Many of us receive labels that define who we are early on in life. These labels can be given to us by our parents, teachers, coaches, or even our friends.
There are good labels: friend, daughter, sister, student, etc…
And then there are the not so good labels: short, fat, skinny, dumb, know-it-all, etc..
I believe that some labels can be more harmful than good, especially when it comes to our children.
In one of my psychology classes, I learned to never label your client unless they had a serious medical condition.
((Ok, I am aware that I have already lost half of you, and the rest are probably rolling your eyes because it seems like that is all medical health professionals seem to do nowadays but hear me out…))
People can feel depressed and even be depressed because life happens… But it is completely different to be a depressive person or suffer from depression.
Some people do clinically suffer from serious mental health illnesses (e.g. depression) even when nothing seems to be happening to produce those feelings. There is a neurological explanation for all of this, but that is not what this post is about.
Because of this, we are taught to stay away from labeling our clients because even though they might be experiencing depression due to a life circumstance, such as getting laid off, that feeling is not permanent and it does not describe who they are as a person.
I learned to stay away from placing labels on my clients because labels stick.
This brought me to the conclusion that we need to be careful how we label our children.
He is my silly child.
She is my artist.
He is the wild one.
She is my serious child.
He is my athletic one.
She is the smart one.
These are just a few of the many labels I have heard other parent’s say about their children.
Again, labels stick.
Even when you think children aren’t listening and you are talking to a friend about your “wild child”, they hear every word and they grow up living life according to that label.
Children are extremely influenced by their parents behaviors, thoughts, actions, and words.
So when their parents or someone close to them tells them who they are (e.g. “athletic one” or “smart one”) they take on that role given to them and have a hard time being more than that one label that described them in that moment.
However true one label might seems to describe your child, it is not who they are.
I have to catch myself with Keo because as of right now, he loves attention and he loves to make people smile and laugh. He will do just about anything to make you laugh.
It would be easy to label him as my silly child, but he is more than that one label.
There are times when he is a goofball, and times when he is so incredibly serious.
He is extremely shy when he doesn’t know you, but once he does, you are his best friend.
He learned to walk at 10 months old, then he walked while kicking a ball at 11 months, but that doesn’t make him my “athletic one” even if he does grow up to be good in sports.
If I am taught not to give adults labels because they stick and tend to create negative impacts on their life, which ultimately results in them leaving your office and living their life according to that label, how much more true is that for our children?
As always, I can only speak from my experiences.
I had my own label growing up and it described my character pretty well, but it wasn’t who I was.
It was until I became an adult when I realized that I could be more than that one label that only described a portion of who I was.

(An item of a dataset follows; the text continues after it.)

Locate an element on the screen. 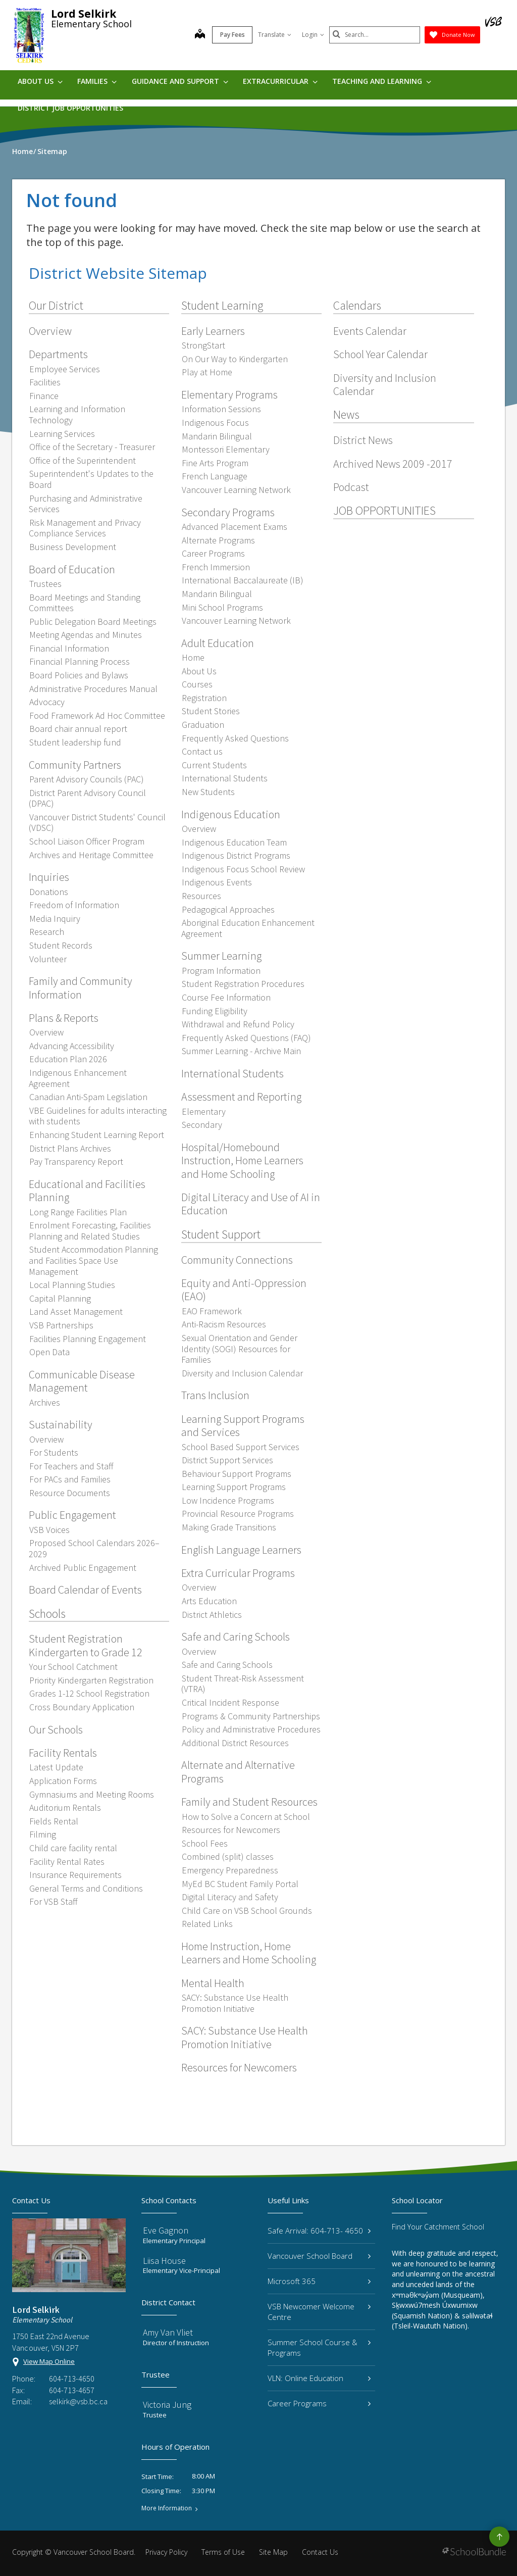  VLN: Online Education is located at coordinates (319, 2378).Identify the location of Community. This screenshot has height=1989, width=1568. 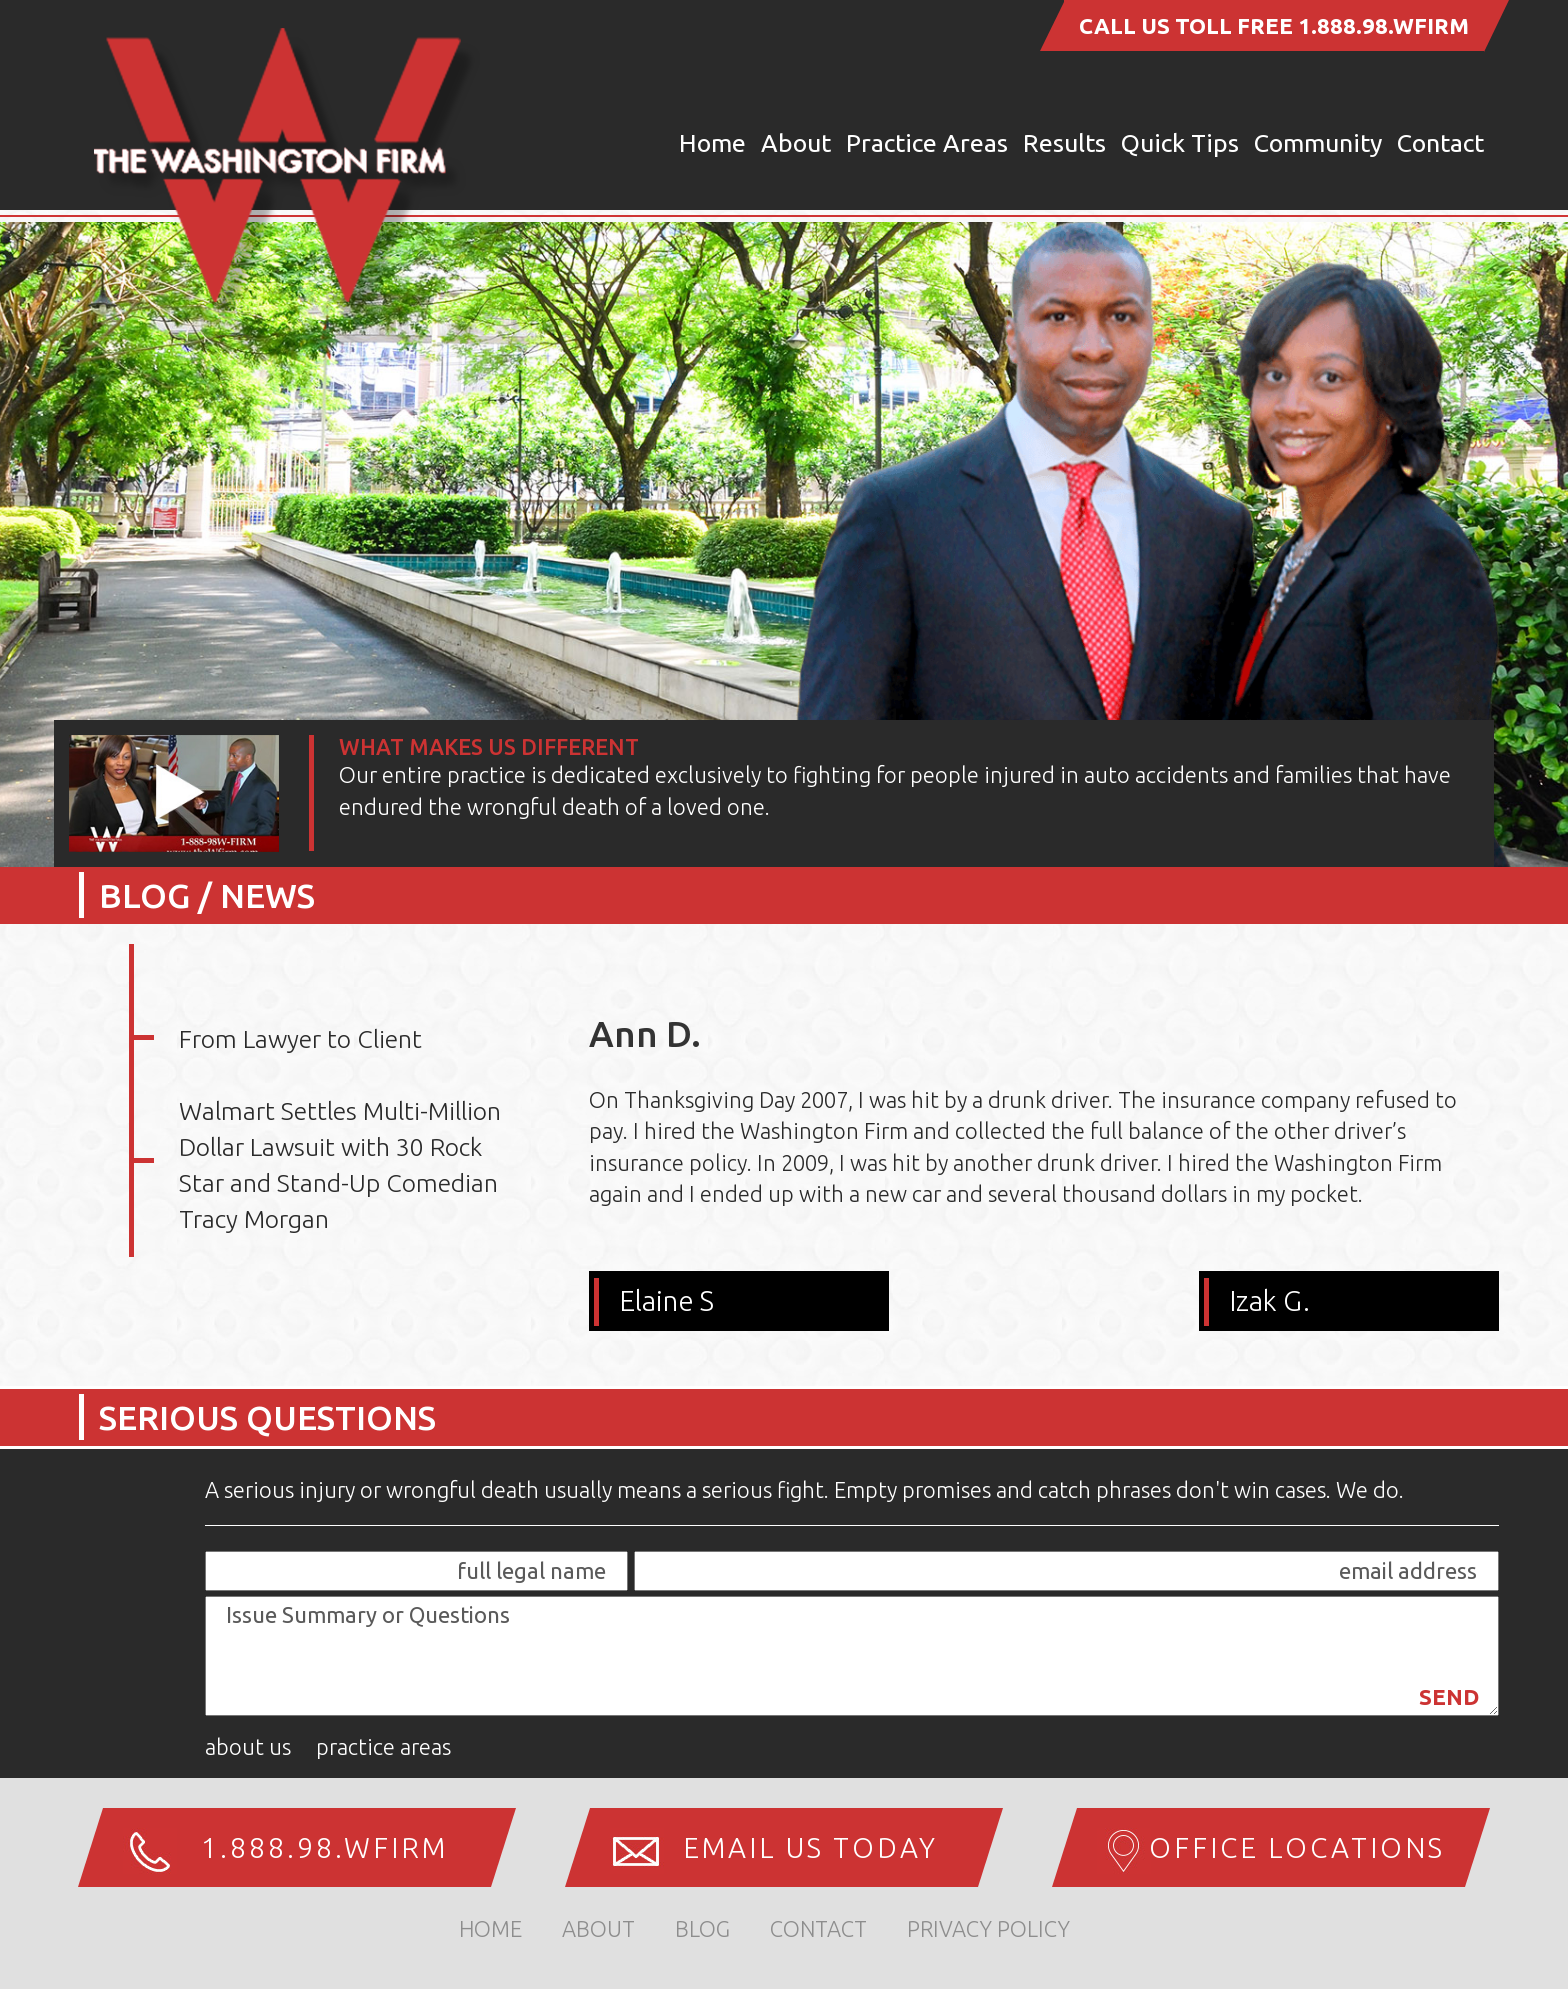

If you feel the need to label your children, label them will love and positive affirmations that will stick to them in a positive way and help them become an even better version of themselves.
The next time you feel yourself wanting to say something like “he is my silly child”, try saying something more like: he likes to be silly or he can be silly. Because you are describing their behavior of the moment and not who they are.
Don’t tell them who they are with your one label because they are so much more than that.